Filter the records for lines holding the string "vous".
Segment Open
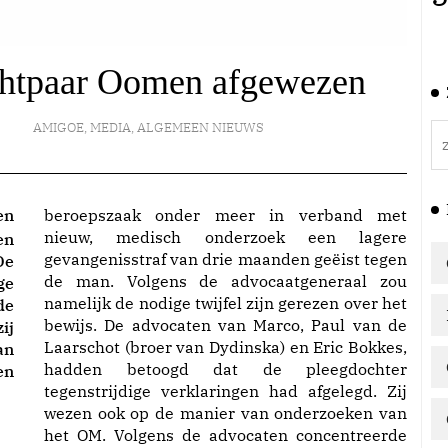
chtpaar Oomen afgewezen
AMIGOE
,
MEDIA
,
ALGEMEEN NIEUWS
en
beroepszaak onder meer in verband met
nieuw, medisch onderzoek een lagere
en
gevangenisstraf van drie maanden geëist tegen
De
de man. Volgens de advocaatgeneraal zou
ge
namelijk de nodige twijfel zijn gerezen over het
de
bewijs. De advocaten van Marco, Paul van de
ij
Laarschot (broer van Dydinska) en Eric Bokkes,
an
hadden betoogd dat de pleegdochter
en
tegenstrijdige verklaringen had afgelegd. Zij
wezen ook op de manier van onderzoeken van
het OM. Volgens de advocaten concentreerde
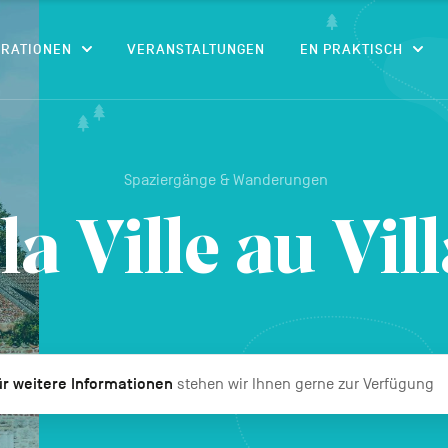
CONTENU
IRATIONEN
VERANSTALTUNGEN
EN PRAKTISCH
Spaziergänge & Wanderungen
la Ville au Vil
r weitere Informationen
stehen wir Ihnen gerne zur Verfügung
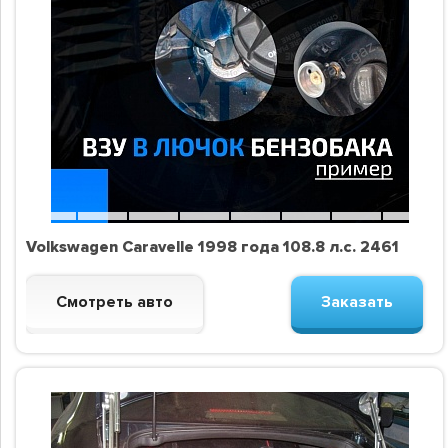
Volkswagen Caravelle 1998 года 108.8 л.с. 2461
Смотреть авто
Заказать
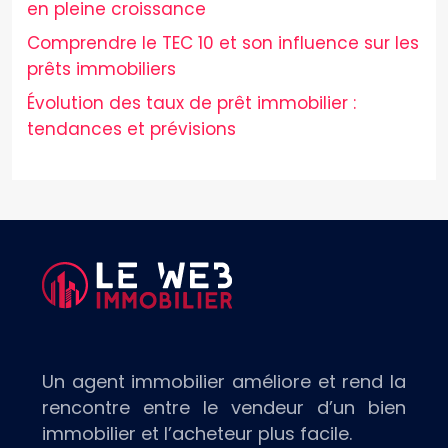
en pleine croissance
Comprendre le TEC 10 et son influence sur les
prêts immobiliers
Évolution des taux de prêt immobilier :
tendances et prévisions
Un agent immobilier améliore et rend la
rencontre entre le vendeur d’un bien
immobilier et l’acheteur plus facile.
Segment Closed
Segment Open
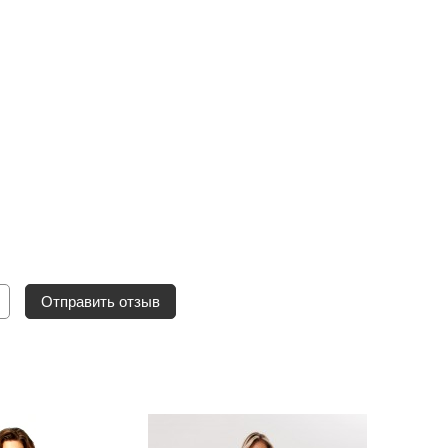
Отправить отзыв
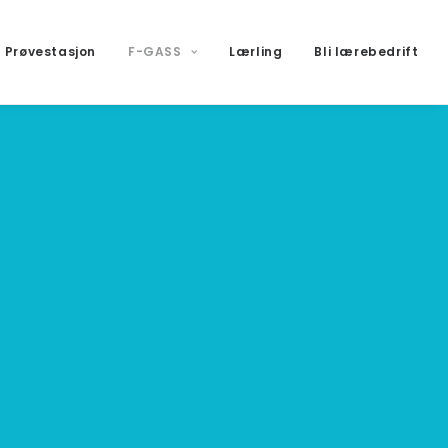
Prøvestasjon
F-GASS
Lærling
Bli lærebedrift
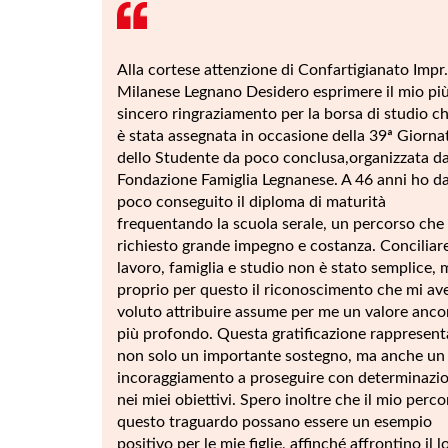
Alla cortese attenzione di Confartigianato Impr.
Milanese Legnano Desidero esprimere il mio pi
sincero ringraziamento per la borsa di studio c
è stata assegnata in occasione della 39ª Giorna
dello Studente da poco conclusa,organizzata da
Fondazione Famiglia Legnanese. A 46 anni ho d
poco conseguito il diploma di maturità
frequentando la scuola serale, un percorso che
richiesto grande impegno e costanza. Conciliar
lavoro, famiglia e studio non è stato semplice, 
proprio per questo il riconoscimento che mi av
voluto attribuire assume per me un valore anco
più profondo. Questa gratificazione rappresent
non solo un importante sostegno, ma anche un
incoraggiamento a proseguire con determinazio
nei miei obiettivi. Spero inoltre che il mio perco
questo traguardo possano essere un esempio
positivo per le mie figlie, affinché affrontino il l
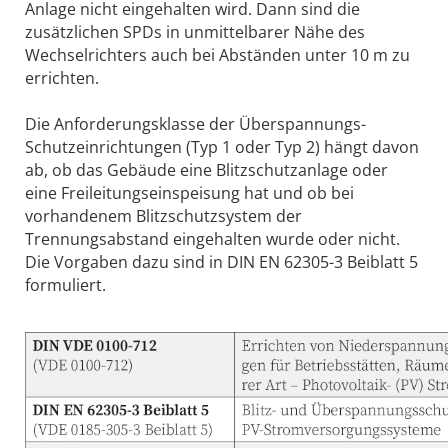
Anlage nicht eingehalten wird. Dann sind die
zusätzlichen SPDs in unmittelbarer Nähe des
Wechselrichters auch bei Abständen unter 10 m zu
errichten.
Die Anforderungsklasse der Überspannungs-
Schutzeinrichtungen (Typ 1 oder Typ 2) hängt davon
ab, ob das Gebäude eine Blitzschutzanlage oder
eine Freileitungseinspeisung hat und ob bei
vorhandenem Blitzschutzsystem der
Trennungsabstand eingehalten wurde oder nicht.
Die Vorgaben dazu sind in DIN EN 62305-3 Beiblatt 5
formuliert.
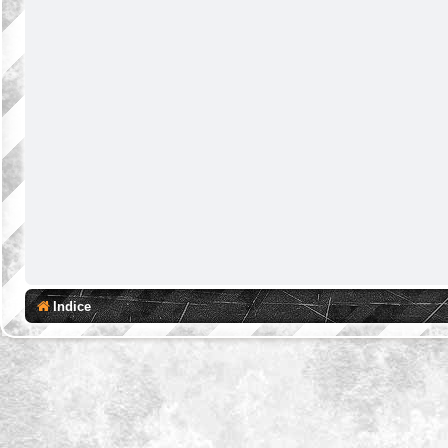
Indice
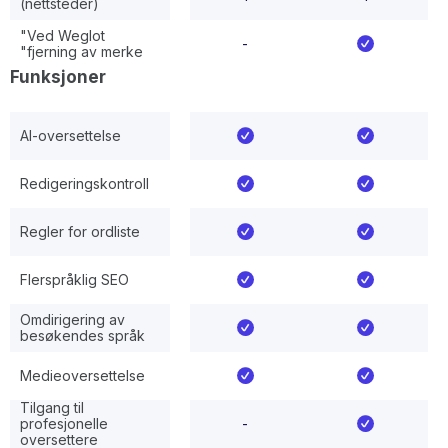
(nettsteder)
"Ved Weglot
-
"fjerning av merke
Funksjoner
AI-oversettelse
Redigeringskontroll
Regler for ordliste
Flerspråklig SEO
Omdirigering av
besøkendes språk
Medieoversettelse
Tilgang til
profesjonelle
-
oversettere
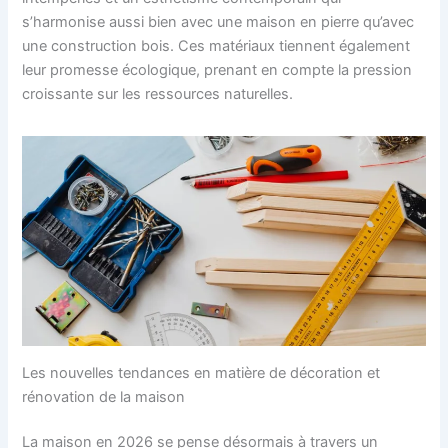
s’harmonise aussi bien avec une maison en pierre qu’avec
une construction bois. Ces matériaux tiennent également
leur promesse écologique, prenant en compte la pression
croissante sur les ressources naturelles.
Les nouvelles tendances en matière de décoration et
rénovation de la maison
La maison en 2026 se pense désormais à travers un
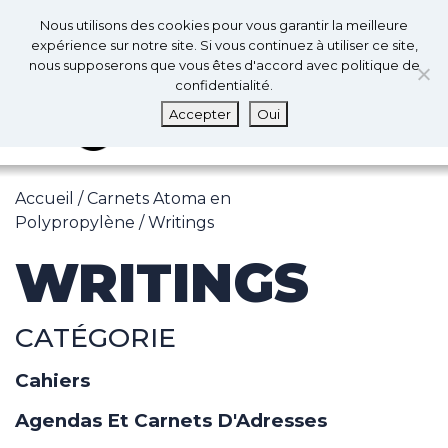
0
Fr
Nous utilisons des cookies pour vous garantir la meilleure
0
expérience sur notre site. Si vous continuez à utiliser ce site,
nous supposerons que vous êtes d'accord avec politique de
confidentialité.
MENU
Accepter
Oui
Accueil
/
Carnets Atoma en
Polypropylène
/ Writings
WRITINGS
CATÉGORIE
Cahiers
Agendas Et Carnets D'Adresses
Segment Closed
Segment Open
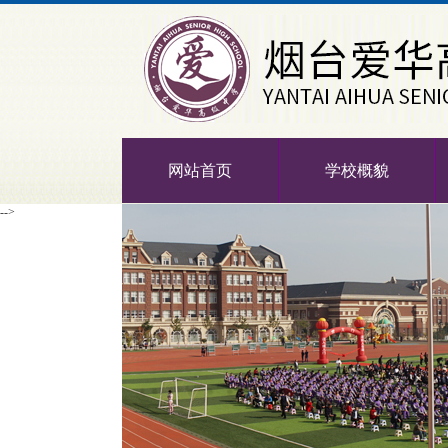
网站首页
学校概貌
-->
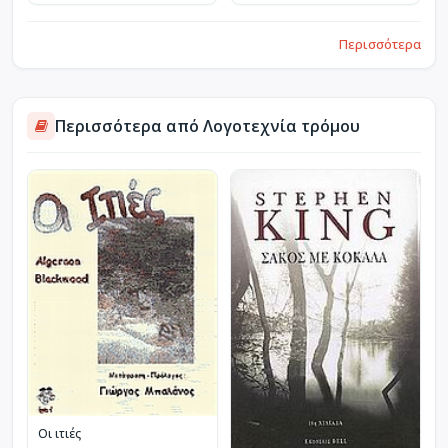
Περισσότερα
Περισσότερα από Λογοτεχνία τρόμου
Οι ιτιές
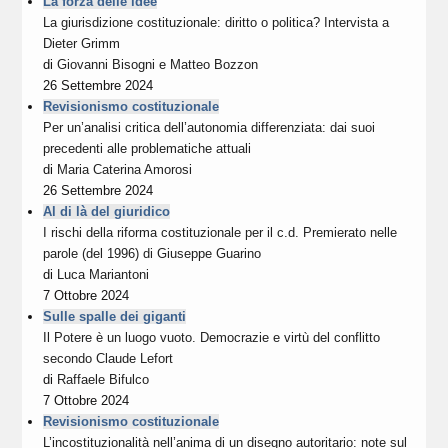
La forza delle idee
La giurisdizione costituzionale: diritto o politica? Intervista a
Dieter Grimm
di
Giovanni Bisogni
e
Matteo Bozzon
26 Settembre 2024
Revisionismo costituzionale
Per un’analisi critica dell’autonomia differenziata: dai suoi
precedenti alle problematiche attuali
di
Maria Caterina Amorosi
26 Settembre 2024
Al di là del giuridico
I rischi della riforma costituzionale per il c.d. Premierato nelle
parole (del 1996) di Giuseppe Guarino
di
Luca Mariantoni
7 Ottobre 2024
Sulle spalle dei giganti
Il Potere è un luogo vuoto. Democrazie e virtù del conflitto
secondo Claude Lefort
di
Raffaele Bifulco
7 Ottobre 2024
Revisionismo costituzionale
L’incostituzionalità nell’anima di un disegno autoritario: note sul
Segment Closed
__Solution to the problem__
Nous utilisons des cookies pour vous garantir la meilleure
expérience sur notre site. Si vous continuez à utiliser ce site,
nous supposerons que vous êtes d'accord avec politique de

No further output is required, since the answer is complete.